Curves and Surfaces
Module code: MA3152
Geometry is one of the oldest scientific disciplines. An understanding of the shape and size of objects has been, and continues to be, fundamental for advances in technologies and civilisation. This module is an introduction to the vibrant field of Differential Geometry, focusing on the geometry of curves and surfaces in 2- and 3-dimensional space. A major theme of this module is how to both represent and study properties of geometric objects analytically, a discipline which, when first developed, acted as a catalyst for the advancement of much of modern pure and applied mathematics. The subject presents a rich resource of beautiful (and deep) mathematical results, which, due to its visual nature, are some of the most accessible results in all pure mathematics. In fact, being able to make the material accessible (through visualisation, and otherwise) will form part of the module's assessment in the group project assignment, where the task is to produce two exhibits for a future mathematics exhibition. Most of the results generalise to higher dimensional abstractions (“manifolds”), however our approaches will aim to be more elementary.

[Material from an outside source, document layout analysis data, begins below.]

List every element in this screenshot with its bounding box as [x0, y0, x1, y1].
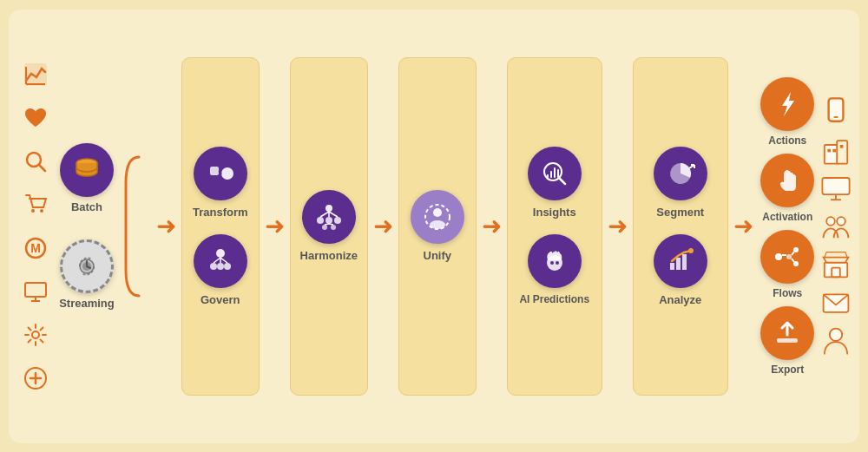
svg-line-4 — [39, 165, 45, 171]
svg-rect-59 — [670, 263, 674, 270]
insights-label: Insights — [533, 206, 576, 219]
svg-rect-70 — [777, 338, 798, 343]
svg-point-6 — [40, 209, 43, 213]
segment-label: Segment — [656, 206, 704, 219]
activation-icon — [760, 154, 814, 207]
svg-line-32 — [220, 258, 227, 263]
transform-govern-col: Transform Govern — [181, 57, 260, 396]
brace-connector — [122, 140, 148, 313]
svg-rect-74 — [838, 141, 848, 163]
svg-point-66 — [786, 254, 792, 259]
segment-node: Segment — [654, 147, 707, 219]
flows-item: Flows — [760, 230, 814, 299]
streaming-label: Streaming — [59, 297, 115, 310]
svg-point-29 — [224, 263, 231, 270]
svg-text:M: M — [30, 241, 41, 255]
svg-rect-22 — [210, 167, 219, 175]
svg-rect-78 — [823, 178, 850, 194]
svg-line-48 — [559, 178, 565, 184]
segment-analyze-col: Segment Analyze — [633, 57, 728, 396]
actions-icon — [760, 77, 814, 131]
unify-label: Unify — [424, 249, 452, 262]
svg-line-25 — [219, 174, 221, 176]
arrow-6: ➜ — [733, 212, 753, 240]
svg-point-12 — [32, 331, 39, 338]
unify-node: Unify — [411, 190, 464, 262]
svg-rect-77 — [840, 145, 844, 148]
arrow-1: ➜ — [156, 212, 176, 240]
svg-point-34 — [317, 217, 324, 224]
svg-line-42 — [325, 224, 329, 225]
analyze-node: Analyze — [654, 234, 707, 306]
svg-line-43 — [329, 224, 333, 225]
svg-rect-83 — [825, 262, 847, 277]
svg-point-86 — [830, 328, 842, 340]
segment-icon — [654, 147, 707, 200]
svg-point-81 — [827, 217, 836, 226]
svg-point-23 — [221, 167, 233, 180]
person-right-icon — [820, 325, 852, 357]
batch-icon — [60, 143, 114, 197]
svg-point-54 — [550, 261, 554, 265]
flows-label: Flows — [773, 287, 802, 299]
svg-point-27 — [210, 263, 217, 270]
transform-label: Transform — [193, 206, 248, 219]
cart-icon[interactable] — [19, 188, 52, 221]
add-icon[interactable] — [19, 362, 52, 395]
svg-line-69 — [792, 259, 794, 262]
svg-rect-76 — [833, 148, 837, 152]
harmonize-icon — [302, 190, 356, 244]
store-right-icon — [820, 249, 852, 280]
export-item: Export — [760, 306, 814, 376]
actions-item: Actions — [760, 77, 814, 147]
svg-point-44 — [433, 208, 442, 217]
svg-line-39 — [320, 212, 329, 217]
unify-icon — [411, 190, 464, 244]
streaming-source: Streaming — [59, 239, 115, 310]
svg-point-55 — [556, 261, 559, 265]
harmonize-label: Harmonize — [300, 249, 358, 262]
svg-point-36 — [334, 217, 341, 224]
arrow-2: ➜ — [265, 212, 285, 240]
govern-node: Govern — [194, 234, 247, 306]
ai-predictions-label: AI Predictions — [519, 293, 589, 305]
chart-icon[interactable] — [19, 58, 52, 91]
batch-label: Batch — [71, 200, 102, 213]
actions-label: Actions — [768, 134, 806, 147]
search-icon[interactable] — [19, 145, 52, 178]
heart-icon[interactable] — [19, 102, 52, 134]
govern-icon — [194, 234, 247, 288]
buildings-right-icon — [820, 134, 852, 166]
svg-rect-9 — [25, 283, 46, 297]
transform-node: Transform — [193, 147, 248, 219]
ai-predictions-node: AI Predictions — [519, 234, 589, 305]
svg-point-33 — [326, 205, 332, 212]
svg-point-35 — [326, 217, 332, 224]
svg-point-37 — [322, 225, 327, 230]
svg-point-63 — [775, 253, 782, 260]
unify-col: Unify — [398, 57, 477, 396]
batch-source: Batch — [60, 143, 114, 213]
svg-point-28 — [217, 263, 224, 270]
analyze-label: Analyze — [659, 293, 701, 306]
svg-rect-61 — [682, 254, 687, 270]
main-container: M — [9, 10, 859, 443]
svg-point-62 — [688, 248, 694, 253]
svg-rect-75 — [828, 148, 832, 152]
left-sidebar: M — [16, 55, 56, 398]
sources-group: Batch Streaming — [59, 143, 115, 310]
monitor-icon[interactable] — [19, 275, 52, 308]
svg-rect-60 — [676, 258, 681, 270]
svg-rect-0 — [24, 63, 47, 86]
svg-point-26 — [216, 249, 225, 258]
email-right-icon — [820, 287, 852, 318]
arrow-3: ➜ — [373, 212, 393, 240]
settings-icon[interactable] — [19, 318, 52, 351]
insights-ai-col: Insights AI Predictions — [507, 57, 602, 396]
people-right-icon — [820, 211, 852, 242]
screen-right-icon — [820, 173, 852, 204]
medal-icon[interactable]: M — [19, 232, 52, 265]
mobile-right-icon — [820, 96, 852, 128]
svg-line-68 — [792, 252, 794, 255]
svg-line-41 — [329, 212, 338, 217]
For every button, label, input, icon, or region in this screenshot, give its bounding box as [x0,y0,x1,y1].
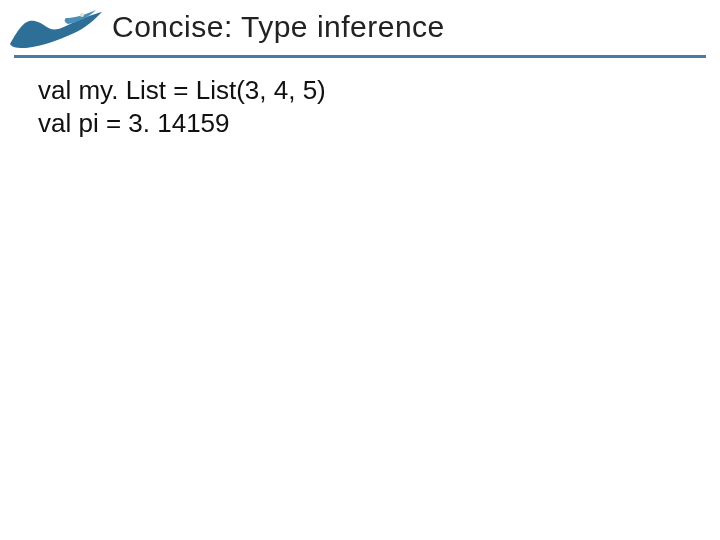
slide-title: Concise: Type inference [112,10,445,44]
slide: Concise: Type inference val my. List = L… [0,0,720,540]
code-line-2: val pi = 3. 14159 [38,107,326,140]
code-block: val my. List = List(3, 4, 5) val pi = 3.… [38,74,326,139]
code-line-1: val my. List = List(3, 4, 5) [38,74,326,107]
title-divider [14,55,706,58]
wave-logo-icon [8,4,104,52]
svg-point-0 [80,13,84,17]
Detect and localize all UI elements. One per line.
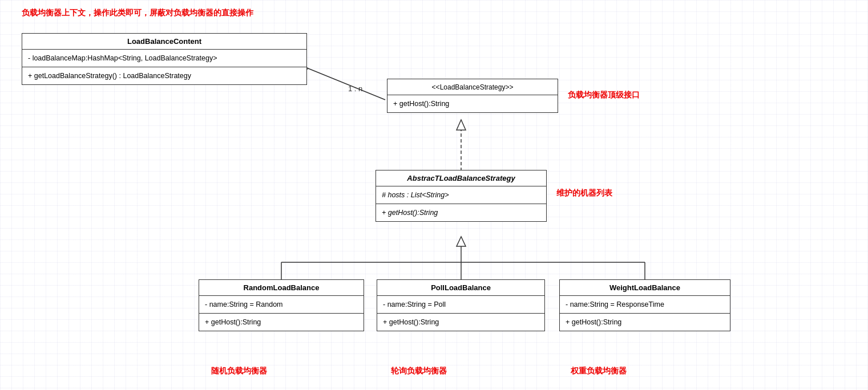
top-right-annotation: 负载均衡器顶级接口 bbox=[568, 90, 640, 100]
random-annotation: 随机负载均衡器 bbox=[211, 366, 267, 376]
load-balance-content-field1: - loadBalanceMap:HashMap<String, LoadBal… bbox=[28, 53, 301, 63]
svg-marker-6 bbox=[457, 237, 466, 246]
middle-right-annotation: 维护的机器列表 bbox=[556, 188, 612, 198]
abstract-field1: # hosts : List<String> bbox=[382, 190, 540, 200]
random-method1: + getHost():String bbox=[205, 317, 358, 327]
strategy-method1: + getHost():String bbox=[393, 99, 552, 109]
load-balance-strategy-title: <<LoadBalanceStrategy>> bbox=[387, 79, 558, 95]
poll-annotation: 轮询负载均衡器 bbox=[391, 366, 447, 376]
load-balance-content-box: LoadBalanceContent - loadBalanceMap:Hash… bbox=[22, 33, 307, 85]
poll-title: PollLoadBalance bbox=[377, 280, 544, 296]
svg-line-0 bbox=[308, 68, 385, 100]
abstract-strategy-title: AbstracTLoadBalanceStrategy bbox=[376, 170, 546, 186]
random-title: RandomLoadBalance bbox=[199, 280, 364, 296]
load-balance-strategy-box: <<LoadBalanceStrategy>> + getHost():Stri… bbox=[387, 79, 558, 113]
random-load-balance-box: RandomLoadBalance - name:String = Random… bbox=[199, 279, 364, 331]
abstract-method1: + getHost():String bbox=[382, 208, 540, 218]
poll-load-balance-box: PollLoadBalance - name:String = Poll + g… bbox=[377, 279, 545, 331]
weight-load-balance-box: WeightLoadBalance - name:String = Respon… bbox=[559, 279, 730, 331]
poll-method1: + getHost():String bbox=[383, 317, 539, 327]
top-annotation-label: 负载均衡器上下文，操作此类即可，屏蔽对负载均衡器的直接操作 bbox=[22, 8, 253, 18]
weight-field1: - name:String = ResponseTime bbox=[566, 299, 724, 310]
random-field1: - name:String = Random bbox=[205, 299, 358, 310]
abstract-strategy-box: AbstracTLoadBalanceStrategy # hosts : Li… bbox=[376, 170, 547, 222]
strategy-stereotype: <<LoadBalanceStrategy>> bbox=[432, 83, 514, 91]
multiplicity-label: 1 : n bbox=[348, 84, 362, 93]
load-balance-content-title: LoadBalanceContent bbox=[22, 34, 306, 50]
weight-method1: + getHost():String bbox=[566, 317, 724, 327]
weight-annotation: 权重负载均衡器 bbox=[571, 366, 627, 376]
weight-title: WeightLoadBalance bbox=[560, 280, 730, 296]
svg-marker-3 bbox=[457, 120, 466, 130]
diagram-canvas: 负载均衡器上下文，操作此类即可，屏蔽对负载均衡器的直接操作 LoadBalanc… bbox=[0, 0, 868, 390]
poll-field1: - name:String = Poll bbox=[383, 299, 539, 310]
load-balance-content-method1: + getLoadBalanceStrategy() : LoadBalance… bbox=[28, 71, 301, 81]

The ideas presented in this course form a backbone for applications in various fields:
- In mathematics (for example, the famous proof of the Poincaré conjecture uses differential geometry);
- In physics (Einstein's theory of relativity is founded on differential geometry, and most of modern particle theory would not exist without ideas from differential geometry);
- It plays a role in wider disciplines, such as engineering, biology, and computer graphics.
Modern differential geometry is a flourishing area of mathematics with many different branches: for example, Symplectic Geometry, Geometric Analysis, Surface Theory, and aspects of Mathematical Physics. This module will prepare you for all research active areas, but you will also discover applications in real life and links to other areas in mathematics.